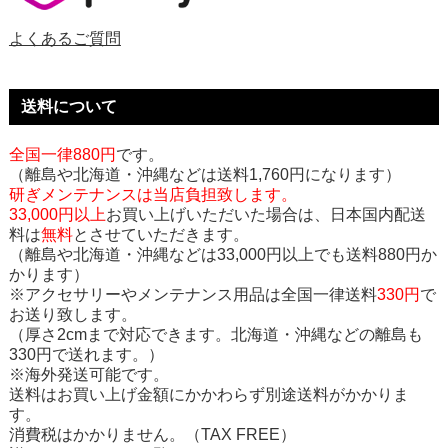
よくあるご質問
送料について
全国一律880円
です。
（離島や北海道・沖縄などは送料1,760円になります）
研ぎメンテナンスは当店負担致します。
33,000円以上
お買い上げいただいた場合は、日本国内配送
料は
無料
とさせていただきます。
（離島や北海道・沖縄などは33,000円以上でも送料880円か
かります）
※アクセサリーやメンテナンス用品は全国一律送料
330円
で
お送り致します。
（厚さ2cmまで対応できます。北海道・沖縄などの離島も
330円で送れます。）
※海外発送可能です。
送料はお買い上げ金額にかかわらず別途送料がかかりま
す。
消費税はかかりません。（TAX FREE）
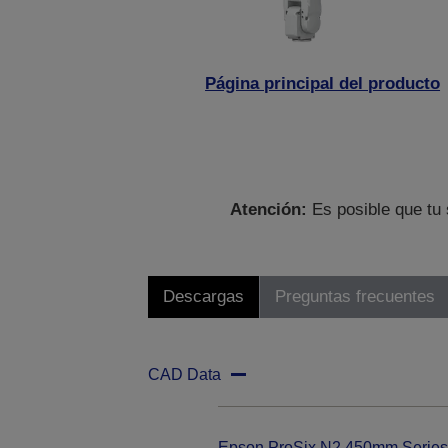
Página principal del producto
Atención:
Es posible que tu 
Descargas
Preguntas frecuentes
CAD Data
Epson ProSix N2 450mm Series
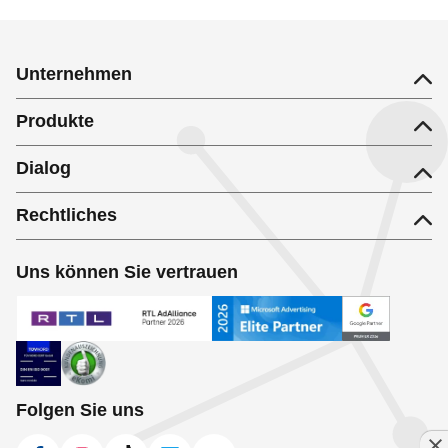
Unternehmen
Produkte
Dialog
Rechtliches
Uns können Sie vertrauen
Folgen Sie uns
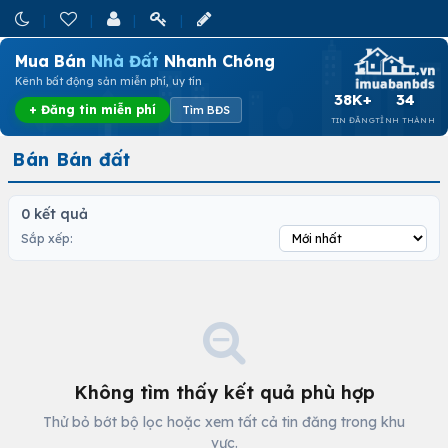
Mua Bán
Nhà Đất
Nhanh Chóng
Kênh bất động sản miễn phí, uy tín
38K+
34
+ Đăng tin miễn phí
Tìm BĐS
TIN ĐĂNG
TỈNH THÀNH
Bán Bán đất
0 kết quả
Sắp xếp:
Không tìm thấy kết quả phù hợp
Thử bỏ bớt bộ lọc hoặc xem tất cả tin đăng trong khu
vực.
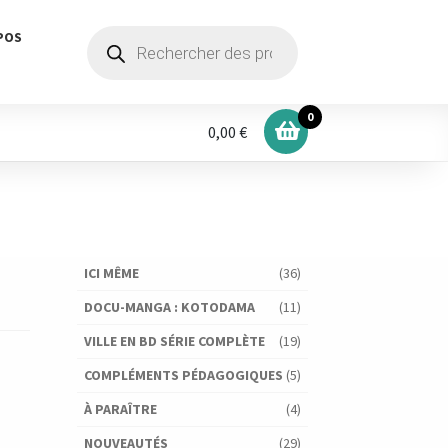
Recherche
POS
de
produits
0
0,00 €
ICI MÊME
(36)
DOCU-MANGA : KOTODAMA
(11)
VILLE EN BD SÉRIE COMPLÈTE
(19)
COMPLÉMENTS PÉDAGOGIQUES
(5)
À PARAÎTRE
(4)
NOUVEAUTÉS
(29)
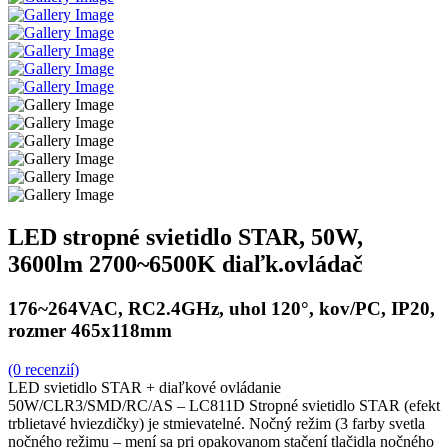
LED stropné svietidlo STAR, 50W,
3600lm 2700~6500K diaľk.ovládač
176~264VAC, RC2.4GHz, uhol 120°, kov/PC, IP20,
rozmer 465x118mm
(0 recenzií)
LED svietidlo STAR + diaľkové ovládanie
50W/CLR3/SMD/RC/AS – LC811D Stropné svietidlo STAR (efekt
trblietavé hviezdičky) je stmievatelné. Nočný režim (3 farby svetla
nočného režimu – mení sa pri opakovanom stačení tlačidla nočného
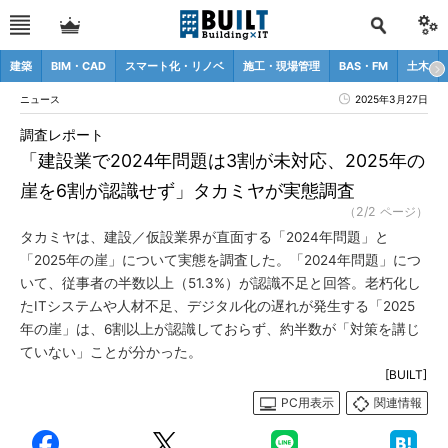
建築
BIM・CAD
スマート化・リノベ
施工・現場管理
BAS・FM
土木
ニュース
2025年3月27日
調査レポート
「建設業で2024年問題は3割が未対応、2025年の
崖を6割が認識せず」タカミヤが実態調査
（2/2 ページ）
タカミヤは、建設／仮設業界が直面する「2024年問題」と
「2025年の崖」について実態を調査した。「2024年問題」につ
いて、従事者の半数以上（51.3%）が認識不足と回答。老朽化し
たITシステムや人材不足、デジタル化の遅れが発生する「2025
年の崖」は、6割以上が認識しておらず、約半数が「対策を講じ
ていない」ことが分かった。
[BUILT]
PC用表示
関連情報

REQUIRED WORK →
Each record should appear again exactly as it stands, with no picture included.

ANSWER TO THIS PROBLEM →
よくあるご質問
送料について
全国一律880円
です。
（離島や北海道・沖縄などは送料1,760円になります）
研ぎメンテナンスは当店負担致します。
33,000円以上
お買い上げいただいた場合は、日本国内配送
料は
無料
とさせていただきます。
（離島や北海道・沖縄などは33,000円以上でも送料880円か
かります）
※アクセサリーやメンテナンス用品は全国一律送料
330円
で
お送り致します。
（厚さ2cmまで対応できます。北海道・沖縄などの離島も
330円で送れます。）
※海外発送可能です。
送料はお買い上げ金額にかかわらず別途送料がかかりま
す。
消費税はかかりません。（TAX FREE）
Página principal del producto
Atención:
Es posible que tu 
Descargas
Preguntas frecuentes
CAD Data
Epson ProSix N2 450mm Series
Unternehmen
Produkte
Dialog
Rechtliches
Uns können Sie vertrauen
Folgen Sie uns
Mua Bán
Nhà Đất
Nhanh Chóng
Kênh bất động sản miễn phí, uy tín
38K+
34
+ Đăng tin miễn phí
Tìm BĐS
TIN ĐĂNG
TỈNH THÀNH
Bán Bán đất
0 kết quả
Sắp xếp:
Không tìm thấy kết quả phù hợp
Thử bỏ bớt bộ lọc hoặc xem tất cả tin đăng trong khu
vực.
Recherche
POS
de
produits
0
0,00 €
ICI MÊME
(36)
DOCU-MANGA : KOTODAMA
(11)
VILLE EN BD SÉRIE COMPLÈTE
(19)
COMPLÉMENTS PÉDAGOGIQUES
(5)
À PARAÎTRE
(4)
NOUVEAUTÉS
(29)
LED stropné svietidlo STAR, 50W,
3600lm 2700~6500K diaľk.ovládač
176~264VAC, RC2.4GHz, uhol 120°, kov/PC, IP20,
rozmer 465x118mm
(0 recenzií)
LED svietidlo STAR + diaľkové ovládanie
50W/CLR3/SMD/RC/AS – LC811D Stropné svietidlo STAR (efekt
trblietavé hviezdičky) je stmievatelné. Nočný režim (3 farby svetla
nočného režimu – mení sa pri opakovanom stačení tlačidla nočného
建築
BIM・CAD
スマート化・リノベ
施工・現場管理
BAS・FM
土木
ニュース
2025年3月27日
調査レポート
「建設業で2024年問題は3割が未対応、2025年の
崖を6割が認識せず」タカミヤが実態調査
（2/2 ページ）
タカミヤは、建設／仮設業界が直面する「2024年問題」と
「2025年の崖」について実態を調査した。「2024年問題」につ
いて、従事者の半数以上（51.3%）が認識不足と回答。老朽化し
たITシステムや人材不足、デジタル化の遅れが発生する「2025
年の崖」は、6割以上が認識しておらず、約半数が「対策を講じ
ていない」ことが分かった。
[BUILT]
PC用表示
関連情報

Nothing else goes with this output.